Many customers expect the game to play with 100% reliability, with every close shot scoring a hit. They can see the flash of light in the lens of the target on the bear or coon. This is not a computer and the technology used has some flexibility. Even more important, the circuitry only detects a hit at the start of the pulse! So while the player might track across the target, and the light spot hit the lens, it only counts if the light hits the lens right at the start of the shot.

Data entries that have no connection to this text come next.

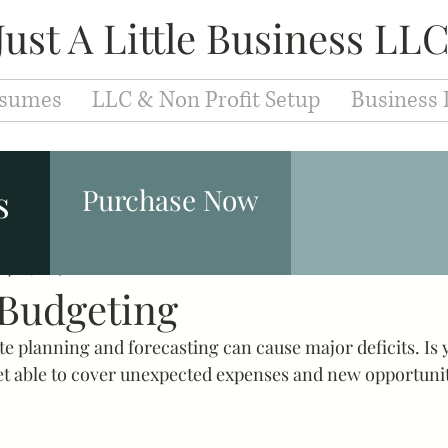
Just A Little Business LL
sumes
LLC & Non Profit Setup
Business 
Entrepreneurs
Fashion & Makeup
Leaders
s
Purchase Now
ay 18, 2019
Branding
1 min read
Development
Education
Caree
 Budgeting
e planning and forecasting can cause major deficits. Is 
iew Techniques
Cover Letter
Resume
Jobs
t able to cover unexpected expenses and new opportunit
velopment
Motivation
Success
Inspiration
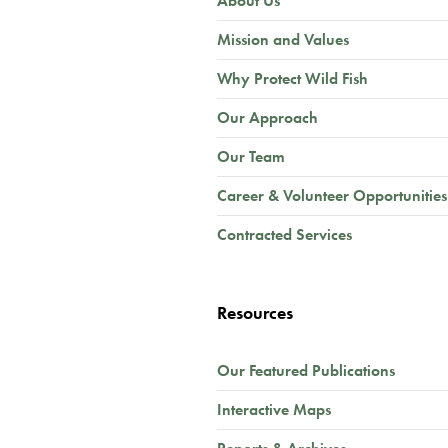
About Us
Mission and Values
Why Protect Wild Fish
Our Approach
Our Team
Career & Volunteer Opportunities
Contracted Services
Resources
Our Featured Publications
Interactive Maps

I can imagine groups of kids hanging out in the arcade. One of the boys is showing off to his girl friend, or better, one of the girls is showing up the boys. They have practiced and have learned the response of a particular game and how it is set up. Once learned, it is possible to get 20 hits out of 20 shots. Difficult, but still possible. I have been able to time a shot, aimed at the ground, to coincide with the exact instant the bear emerges from the forest. The light from behind the shooter will strike the photocell at that instant, appearing to be the light from the gun. It scores the same as a hit.

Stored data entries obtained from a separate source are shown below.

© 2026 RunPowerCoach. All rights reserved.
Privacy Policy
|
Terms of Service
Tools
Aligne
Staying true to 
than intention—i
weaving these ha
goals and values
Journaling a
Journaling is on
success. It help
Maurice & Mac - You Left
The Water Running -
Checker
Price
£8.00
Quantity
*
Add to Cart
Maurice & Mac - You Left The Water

When setting up the game in a location, I turn the motor off on the target. I can then shoot at a stationary target and test to see if I can get 20 hits for 20 shots. If I can, then the game is ready to be played. Occasionally I will find the contact track has oxidized and is not making reliable contact. I use non-metallic steel wool, the 3M pads, to clean off the oxidation and then spray the rails with contact cleaner that contains silicons and a Teflon lubricant. While I have no direct evidence that it helps, my hope is that the lubricating properties will prevent rapid oxidation.

Assembling and Testing

It was time to put the whole thing together and try it out. I put the track into the cabinet and placed the bear on the track. I put the amplifier under the track and connected the wires to the track, the gun console, and the rifle. I turned it on. It did not accept coins.

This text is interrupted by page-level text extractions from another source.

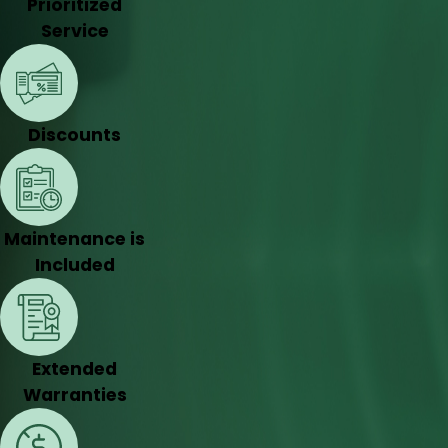
Prioritized
Service
Discounts
Maintenance is
Included
Extended
Warranties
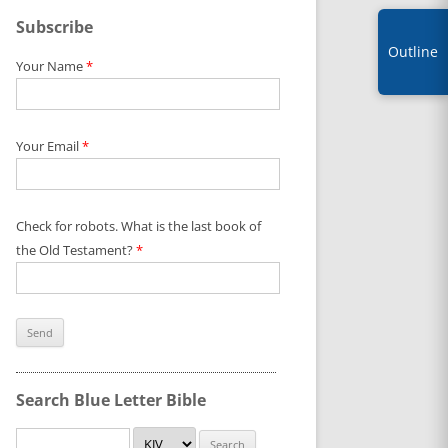
Subscribe
Outline
Your Name
*
Your Email
*
Check for robots. What is the last book of
the Old Testament?
*
Search Blue Letter Bible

The coin slide mechanism pushes and then pulls a regular switch. The switch closed one set of contacts during the coin sliding, but opened another set to the coin motor to prevent multiple slides per coin. One of these anti-cheat switches was bad so the motor would not run, establishing the first credit. I replaced the switch and things seemed to work.


Now the coins are accepted and the bear runs around. However shots were not detected. I contacted another GameRoom magazine contributor and advertiser, Bill Bickers. He writes helpful articles on jukeboxes and offered to help readers with jukebox problems. I figured this was a Seeburg, a jukebox manufacturer, so I gave him a call. He was very helpful and led me to a soldering problem on one of the tube sockets.

It finally works! I was so excited about the bear running around, I missed every single shot! My children heard the mechanical racket and came running, demanding their turn. That poor bear did not know which way to turn!

Some minor adjustments were still necessary. The shot count missed from time to time, so I adjusted the count wheel. The light in the bear's head did not shine when the bear was hit, but a quick check showed a loose wire. Finally, the trigger seemed to stick when little fingers held it close to the trigger guard. A quick mechanical adjustment and it felt just right. The game has provided many a happy hour of entertainment ever since.

There are more adjustments that affect the way the game is played and the sounds it makes. For example, the ratchets that hold the bear in place on the track while it turns can be adjusted to make little noise. The adjustments on the amplifier and gun stand can affect how often you will have false hits or even misses. All this fine tuning is beyond the scope of this restoration article. Many of the techniques have been learned as I restore more and more of these games and are complicated to imlement and even more comlicated to explain.